Smoke signals Posted by Picasa




Then later there’s the pleasure of sitting down with a cup of tea, watching the embers glow and hiss, the slight flare of flame as you kick another half burnt twig on the fire, the charcoaly taste of the burnt potato, the roast hedgehog (no only joking!) the smell of wood smoke in the air and in your hair and clothes. Yes one can kick back relax and enjoy the soothing heat and the feeling of a job well done.

Yes there’s nothing quite as good as a bonfire, roll on November 5th.

Thursday, September 01, 2005

Moi - A Capitain of Industry

Now I am a captain of industry, what with my promotion and all, I have decided that I had better live up to the trust that my employer has seen fit to bestow up on me. To that end I have decided that changes must be made both in my personal life and my business life.

Here’s what I have decided.

1. No longer attend work in clothes that have not been ironed, this is the sign of a slovenly worker, and thus a slovenly intellect. How will I be taken seriously by the higher ups if I am all crumpled? I will talk to the wife about this later!

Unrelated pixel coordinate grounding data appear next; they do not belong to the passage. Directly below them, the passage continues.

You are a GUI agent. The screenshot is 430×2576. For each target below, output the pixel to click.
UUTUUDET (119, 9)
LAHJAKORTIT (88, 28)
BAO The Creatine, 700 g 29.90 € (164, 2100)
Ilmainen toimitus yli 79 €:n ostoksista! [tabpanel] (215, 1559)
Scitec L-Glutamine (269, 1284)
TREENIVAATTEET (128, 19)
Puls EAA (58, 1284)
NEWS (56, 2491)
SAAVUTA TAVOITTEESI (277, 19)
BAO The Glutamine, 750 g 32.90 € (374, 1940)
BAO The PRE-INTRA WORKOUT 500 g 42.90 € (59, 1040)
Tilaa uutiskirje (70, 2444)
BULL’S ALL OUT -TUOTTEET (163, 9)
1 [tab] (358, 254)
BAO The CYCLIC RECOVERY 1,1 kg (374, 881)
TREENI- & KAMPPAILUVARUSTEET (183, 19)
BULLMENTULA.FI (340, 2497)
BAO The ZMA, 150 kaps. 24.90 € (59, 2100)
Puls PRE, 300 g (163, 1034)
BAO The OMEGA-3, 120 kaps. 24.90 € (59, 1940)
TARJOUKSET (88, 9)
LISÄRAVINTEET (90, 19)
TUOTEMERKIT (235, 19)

2. Get one of those notepads with the Orange covers that all the other managers seem to carry around with them, jotting down every thing the higher ups have to say, including the jokes which I will be able to pass on as my own in other forums and maybe make the wife laugh too (especially while she is ironing).

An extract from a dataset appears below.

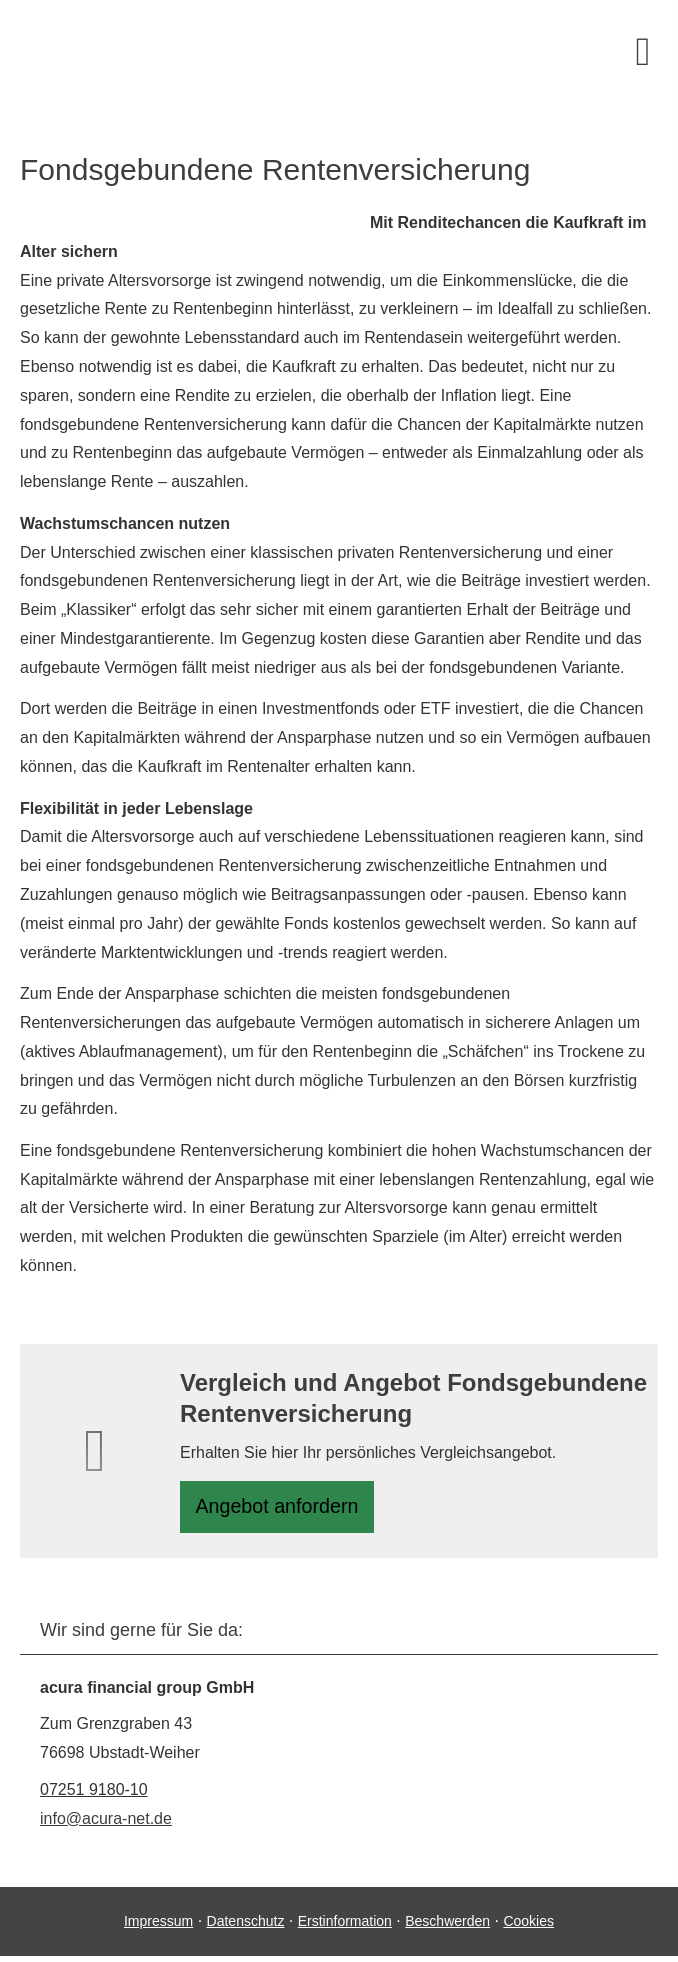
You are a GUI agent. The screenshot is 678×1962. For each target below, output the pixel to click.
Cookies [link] (528, 1927)
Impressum (158, 1927)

3. Wear my pass around my neck on a necklace thing, that seems to make people look important, and to be even more important is to stick it in the breast pocket of my shirt – I guess it’s a sort of ironic statement about hidden identity.

4. Try to remember everybody’s name, this didn’t seem important before, but now I am a manager I have to make the little people think that I care and how can I do that if I don’t know their names, and squinting at their name tags dangling down makes it look like I’m looking at their breasts – which is not on.

5. There seems to be a competition going on amongst the senior managers to see who can wear the silliest or most revolting tie. As of the moment I am not a ‘tie’ person, I am more ‘smart business casual, open neck, but slightly crumpled’ sort of person, the question is should I enter the game at this earlier stage or should I ease myself into it as I become more accustomed to the culture of higher management? I would welcome some guidance here. Or is there capital in being the maverick outsider who is known more for his intellect than his fashion sense?

6. Make sure that when I go to meetings I take my palm pilot with me as this shows how au fait I am with technology; I must also remember that when people are speaking in meetings to spend some time tapping something into the palm pilot in an important manner or setting the alarm so I have to fiddle with it when it goes off so people will look at me and see how important I am.

7. I’ll need to upgrade my mobile phone to one of those silver flippy open types as this seems to be the fashion, also I’ll need a specially irritating, but upper management, type of ring tone, like the theme from Inspector Morse or a snatch of classical music, perhaps you’ll send me some ideas, of course the Crazy Frog is out!

8. I’ll need to put in an order for a nice set of things to put on my desk, desk tidy’s, somewhere to put all my pens and pencils rather than the old Coke can I currently use. I don’t think that sends the right message. Also my desk needs to be tidier, clean, and emptier, so that it looks like I am on the ball and ahead of the game. Where I’ll put all the papers, questionnaires and lists etc that currently clutter my desk is a worry, as I am not high up enough to have a secretary or PR who would do the tidying for me.

9. I’ll have to put in for a car park pass as well, I thought it was quite outrageous that I didn’t get one automatically with my promotion, I mean riding in on the bus is so…so downmarket!

10. I will also have to foster an air of ‘knowitallness’ and authority as I wander around the corridors of power, it wouldn’t do for anyone to get an inkling of my poor working class roots, my Birmingham birth (fortunately losing the accent en route to my great successes -phew I never be a manager else.) the years festering away in factory work, noooo these skeletons will be safely locked away in my Punchline 4 drawer lockable steel cabinet!

The things we have to do to make a living hey?